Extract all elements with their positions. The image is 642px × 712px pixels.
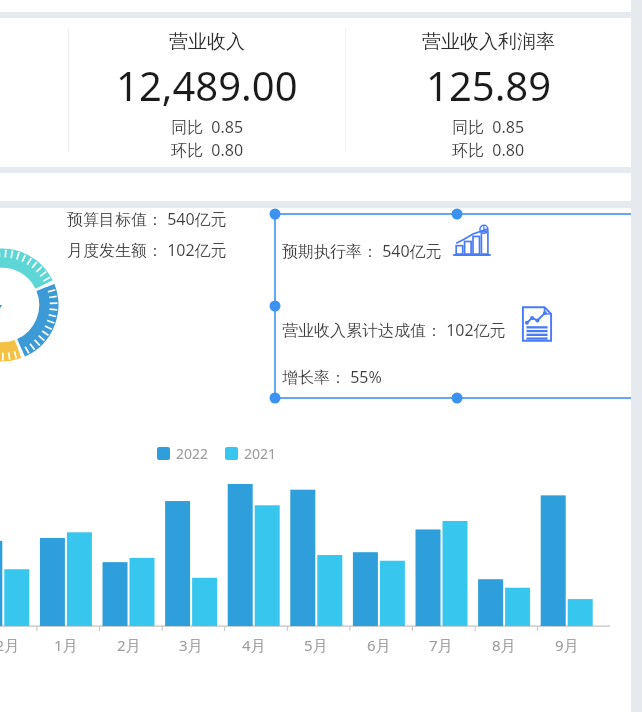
- staticText: 2月: [117, 635, 141, 655]
- staticText: 3月: [179, 635, 203, 655]
- staticText: 6月: [367, 635, 391, 655]
- staticText: 营业收入累计达成值： 102亿元: [282, 319, 506, 341]
- staticText: 环比 0.80: [171, 139, 244, 161]
- staticText: 7月: [429, 635, 453, 655]
- staticText: 12,489.00: [116, 58, 298, 112]
- staticText: 8月: [492, 635, 516, 655]
- staticText: 预算目标值： 540亿元: [67, 208, 227, 230]
- staticText: 1月: [54, 635, 78, 655]
- staticText: 月度发生额： 102亿元: [67, 239, 227, 261]
- staticText: 5月: [304, 635, 328, 655]
- button[interactable]: 营业收入: [69, 30, 345, 161]
- staticText: 2022: [176, 444, 209, 463]
- other: Revenue report: [515, 302, 559, 346]
- staticText: 增长率： 55%: [282, 366, 382, 388]
- staticText: 9月: [555, 635, 579, 655]
- staticText: 4月: [242, 635, 266, 655]
- button[interactable]: 2022: [157, 444, 277, 463]
- staticText: 营业收入利润率: [422, 30, 555, 54]
- button[interactable]: 预算目标值： 540亿元: [67, 208, 227, 261]
- other: Revenue bar chart: [452, 223, 494, 265]
- staticText: 环比 0.80: [452, 139, 525, 161]
- staticText: 125.89: [426, 58, 552, 112]
- staticText: 12月: [0, 635, 20, 655]
- button[interactable]: 预期执行率： 540亿元: [275, 214, 639, 398]
- staticText: 预期执行率： 540亿元: [282, 240, 442, 262]
- button[interactable]: 营业收入利润率: [346, 30, 631, 161]
- staticText: 同比 0.85: [171, 116, 244, 138]
- staticText: 2021: [244, 444, 277, 463]
- staticText: 同比 0.85: [452, 116, 525, 138]
- staticText: 营业收入: [169, 30, 245, 54]
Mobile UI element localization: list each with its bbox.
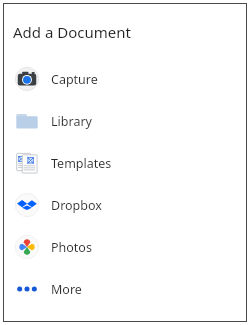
staticText: Add a Document <box>13 22 131 42</box>
button[interactable]: Capture <box>3 58 247 100</box>
button[interactable]: Templates <box>3 142 247 184</box>
other: Photos <box>15 235 39 259</box>
staticText: More <box>51 281 82 298</box>
button[interactable]: Photos <box>3 226 247 268</box>
button[interactable]: More <box>3 268 247 310</box>
staticText: Templates <box>51 155 112 172</box>
other: Library <box>15 109 39 133</box>
other: Templates <box>15 151 39 175</box>
staticText: Dropbox <box>51 197 102 214</box>
button[interactable]: Dropbox <box>3 184 247 226</box>
button[interactable]: Library <box>3 100 247 142</box>
staticText: Library <box>51 113 92 130</box>
staticText: Photos <box>51 239 92 256</box>
staticText: Capture <box>51 71 98 88</box>
other: Capture <box>15 67 39 91</box>
other: More <box>15 277 39 301</box>
other: Dropbox <box>15 193 39 217</box>
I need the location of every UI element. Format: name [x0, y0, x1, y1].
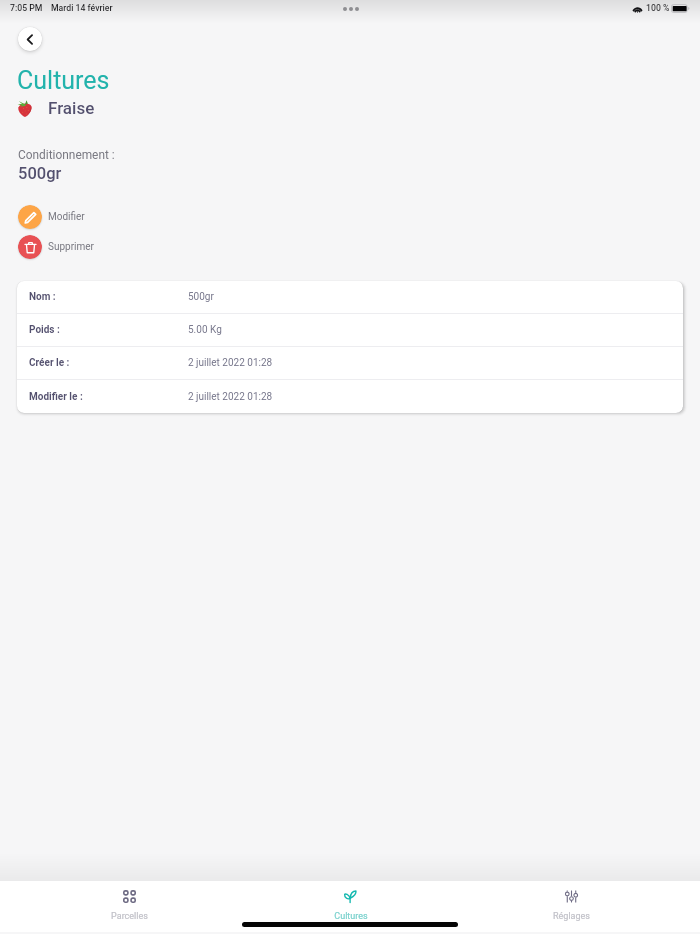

·····

**Exercise aim**
Lines with the word "other" in them: report all of these from the listing above.

**Answer to this problem**
- other: Revenue report: [515, 302, 559, 346]
- other: Revenue bar chart: [452, 223, 494, 265]
other: Photos <box>15 235 39 259</box>
other: Library <box>15 109 39 133</box>
other: Templates <box>15 151 39 175</box>
other: Capture <box>15 67 39 91</box>
other: More <box>15 277 39 301</box>
other: Dropbox <box>15 193 39 217</box>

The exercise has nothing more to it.